You’re bigger than you act, a full-grown male, lean and strong, instead of the typical indoor cat padding of fat, but you hide around the house as if perpetually scared of attack, a timid kitten in a house full of dogs. We’re gentle and kind and have been for years, but you still shy away. I hold out my unconditional love on a silver platter and yet you approach it with fear. In a few months, you’ll be five, and you still only accept me with the most tentative expressions of trust.

I’m often reminded of a quote by the real Pushkin,

“I want to understand you, I study your obscure language.”

And I do. I try to make myself as vulnerable as you think I’m scary. I lie back on my bed, perfectly still, arms thrown above my head, wrists crossed, hands limp, neck tilted at an angle so that you will see that I am willing to let you rip out my jugular, and I wait. I wait for you to stop mewing in the hall and come into the room. I let you leap up on the bed without turning to track you with my eyes. And then you stumble around on the duvet, strangely keening as though you are are singing a mourner’s lament. I wait for the moment when you determine that I am harmless enough and start to sniff at my cheek, your cold, wet nose sometimes brushing against my skin.

And then you do what I’ve been waiting for. You put your two front paws on my thigh and then begin to inch forward, until you are finally sitting on my stomach, regally upright like an Egyptian cat statue, bobbing on the waves of my breaths.

I open my eyes and say, “Hi, little guy,” and slowly raise my hand to do what you love best. I trace my thumb along the edge of your mouth and scratch the side of your face until you decide that the affection is too much and leap away, off to examine the world underneath the china cabinet or dining room sideboard.

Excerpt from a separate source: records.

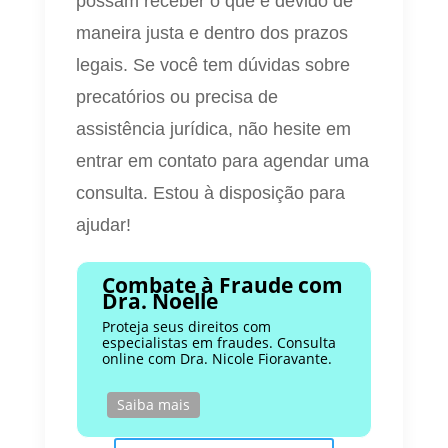
possam receber o que é devido de
maneira justa e dentro dos prazos
legais. Se você tem dúvidas sobre
precatórios ou precisa de
assistência jurídica, não hesite em
entrar em contato para agendar uma
consulta. Estou à disposição para
ajudar!
Combate à Fraude com
Dra. Noelle
Proteja seus direitos com
especialistas em fraudes. Consulta
online com Dra. Nicole Fioravante.
Saiba mais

I’ll learn to speak your crying language one day, and we’ll come to the understanding that I mean no harm. You’ve mellowed with age, and maybe your courage will continue to increase, until you curl close to me at night like Zelda Fitzgerald or remain constantly at my side like Maxwell Perkins. I don’t ask you to put aside all of your insecurities for me or to believe that I am wholly without threat, but I hope that you will accept fragments of my love and let me in just a tiny, minuscule bit. I am not as scary as I appear. Really. I promise.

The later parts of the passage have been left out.